→ **YOUR ASSIGNMENT**
Every line of the listing that holds the word "gian" should be returned.

TASK INPUTS START

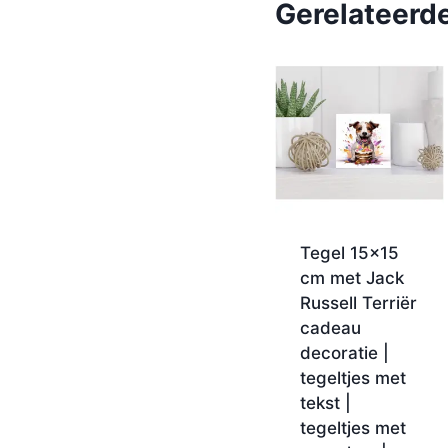
Gerelateerd
Tegel 15×15
cm met Jack
Russell Terriër
cadeau
decoratie |
tegeltjes met
tekst |
tegeltjes met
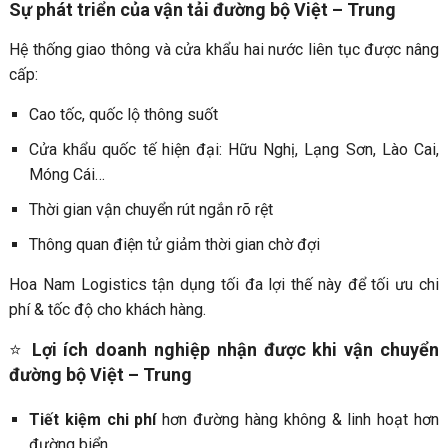
Sự phát triển của vận tải đường bộ Việt – Trung
Hệ thống giao thông và cửa khẩu hai nước liên tục được nâng
cấp:
Cao tốc, quốc lộ thông suốt
Cửa khẩu quốc tế hiện đại: Hữu Nghị, Lạng Sơn, Lào Cai,
Móng Cái…
Thời gian vận chuyển rút ngắn rõ rệt
Thông quan điện tử giảm thời gian chờ đợi
Hoa Nam Logistics tận dụng tối đa lợi thế này để tối ưu chi
phí & tốc độ cho khách hàng.
⭐
Lợi ích doanh nghiệp nhận được khi vận chuyển
đường bộ Việt – Trung
Tiết kiệm chi phí
hơn đường hàng không & linh hoạt hơn
đường biển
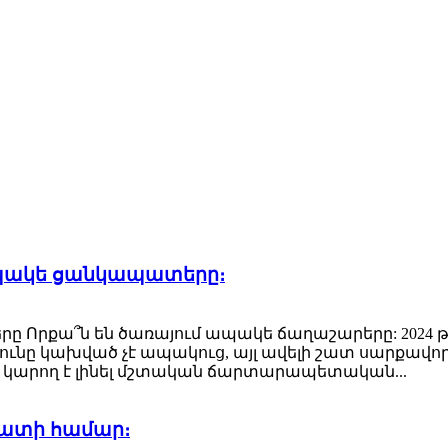
ապակե ցանկապատերը։
ը Որքա՞ն են ծառայում ապակե ճաղաշարերը: 2024 թ
ւնը կախված չէ ապակուց, այլ ավելի շատ սարքավոր
կարող է լինել մշտական ճարտարապետական...
ատի համար։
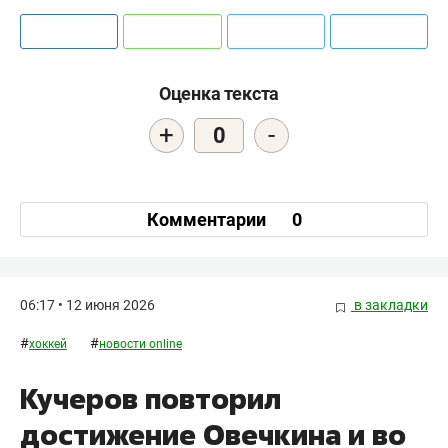
Оценка текста
+
-
0
Комментарии
0
06:17 • 12 июня 2026
в закладки
#
#
хоккей
новости online
Кучеров повторил
достижение Овечкина и во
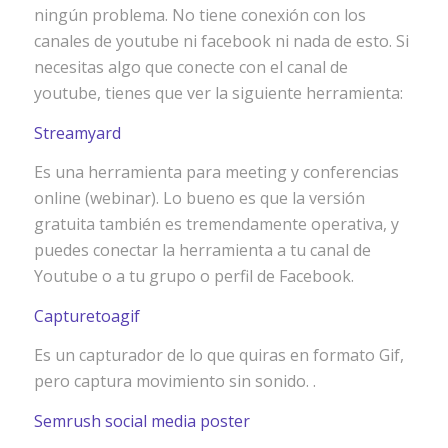
ningún problema. No tiene conexión con los
canales de youtube ni facebook ni nada de esto. Si
necesitas algo que conecte con el canal de
youtube, tienes que ver la siguiente herramienta:
Streamyard
Es una herramienta para meeting y conferencias
online (webinar). Lo bueno es que la versión
gratuita también es tremendamente operativa, y
puedes conectar la herramienta a tu canal de
Youtube o a tu grupo o perfil de Facebook.
Capturetoagif
Es un capturador de lo que quiras en formato Gif,
pero captura movimiento sin sonido. .
Semrush social media poster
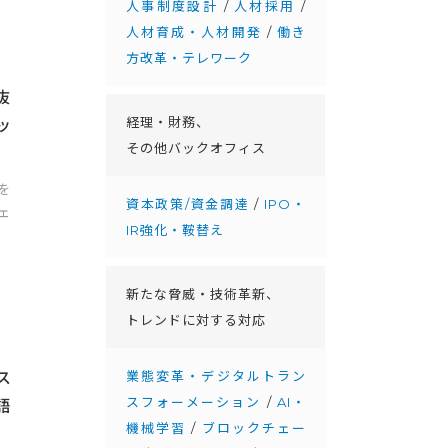
人事制度設計
/
人材採用
/
人材育成・人材開発
/
働き
方改革・テレワーク
抜
経理・財務、
ッ
その他バックオフィス
を
資本政策/資金調達
/
IPO・
ェ
IR強化・鞍替え
新たな脅威・技術革新、
トレンドに対する対応
業態変革・デジタルトラン
ス
スフォーメーション
/
AI・
語
機械学習
/
ブロックチェー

TASK INPUTS END

→ **TASK SOLUTION**
Thời gian vận chuyển rút ngắn rõ rệt
Thông quan điện tử giảm thời gian chờ đợi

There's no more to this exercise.